Весь третий курс медиков во главе с Анютой симпатизировал героическому Грише Гвоздеву, не любил вздорного Кукушкина, находил, что советский снайпер Степан Иванович чем-то похож на толстовского Платона Каратаева, преклонялся перед несокрушимым духом Мересьева и как свое личное несчастье воспринял смерть Комиссара, которого после восторженных отзывов Гвоздева все сумели оценить и по-настоящему полюбить. Многие не удержались от слез, когда читалось письмо о том, как ушел из жизни этот большой и шумный человек.
Все чаще и чаще ходили письма между госпиталем и институтом. Молодые люди не довольствовались почтой, которая шла в те дни слишком медленно. Гвоздев привел как-то в письме слова Комиссара о том, что письма теперь доходят до адресата, как свет далеких звезд. Корреспондент может погаснуть, а письма его будут еще долго ползти и ползти, рассказывая адресату о жизни давно умершего человека. Деятельная и предприимчивая Анюта стала искать более совершенных средств связи и нашла их в лице пожилой сестры, которая имела две службы и работала в институтской клинике и в госпитале Василия Васильевича.

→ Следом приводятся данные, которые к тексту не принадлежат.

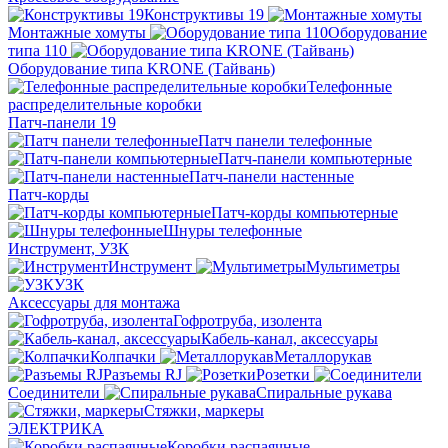
Конструктивы 19
Монтажные хомуты
Оборудование
типа 110
Оборудование типа KRONE (Тайвань)
Телефонные
распределительные коробки
Патч-панели 19
Патч панели телефонные
Патч-панели компьютерные
Патч-панели настенные
Патч-корды
Патч-корды компьютерные
Шнуры телефонные
Инструмент, УЗК
Инструмент
Мультиметры
УЗК
Аксессуары для монтажа
Гофротруба, изолента
Кабель-канал, аксессуары
Колпачки
Металлорукав
Разъемы RJ
Розетки
Соединители
Спиральные рукава
Стяжки, маркеры
ЭЛЕКТРИКА
Коробки распаячные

С тех пор институт узнавал о происшествиях в сорок второй палате на второй, самое большее — на третий день и мог быстро на них откликаться. В связи с «царскими» протезами в столовой завязался спор, будет Мересьев летать или нет. Спор молодой, горячий, в котором обе стороны одинаково симпатизировали летчику. Учитывая большую сложность управления истребителем, пессимисты говорили: нет. Оптимисты считали, что для человека, который, уходя от врагов, полмесяца лез ползком через лесную чащобу и прополз бог знает сколько километров, нет ничего невозможного. Для подкрепления своих доводов оптимисты вспоминали примеры из истории и книг.

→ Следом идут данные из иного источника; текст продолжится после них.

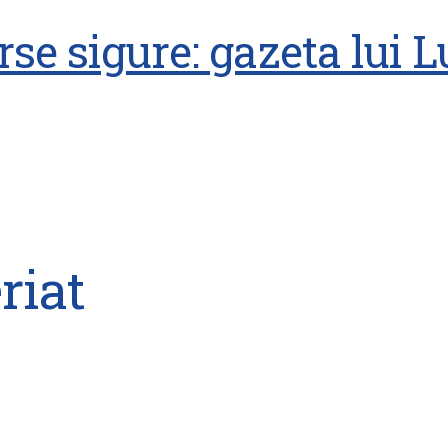
se sigure: gazeta lui 
riat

В этих спорах Анюта не участвовала. Протезы неизвестного ей летчика не очень ее занимали. В редкие свободные минуты она обдумывала свои отношения с Гришей Гвоздевым, которые, как ей казалось, все более и более усложнялись. Сначала, узнав о командире-герое с такой трагической биографией, она написала ему, движимая бескорыстным желанием как-то смягчить его горе. Потом, по мере того как их заочное знакомство крепло, фигура абстрактного героя Отечественной войны уступила место настоящему живому юноше, и юноша этот все больше и больше интересовал ее. Она заметила, что беспокоится и тоскует, когда от него нет писем. Это новое радовало и пугало ее. Что это, любовь? Разве можно полюбить человека только по письмам, ни разу его не видав, не слышав даже его голоса? В письмах танкиста становилось все больше и больше мест, которые нельзя было читать однокурсницам. После того как сам Гвоздев признался ей однажды, что то же чувство, как он выразился, «заочной любви» овладело и им, Анюта убедилась, что она влюбилась, и влюбилась не по-детски, как это бывало в школе, а по-настоящему. Ей казалось, что жизнь потеряет для нее смысл, если перестанут приходить эти письма, которых она ждала теперь с таким нетерпением.
Так, не видя друг друга, объяснились они в любви. После этого с Гвоздевым стало твориться что-то странное. Письма его стали нервными, мятущимися, полными недомолвок. Потом, собравшись с духом, он написал ей, что это нехорошо, что они объяснились, не видя друг друга, что она, вероятно, не представляет себе, как сильно ожог обезобразил его, что он вовсе не похож на ту старую фотографию, которую послал ей. Он не хочет ее обманывать и просит прекратить писать о чувствах, пока она не увидит своими глазами, с кем имеет дело.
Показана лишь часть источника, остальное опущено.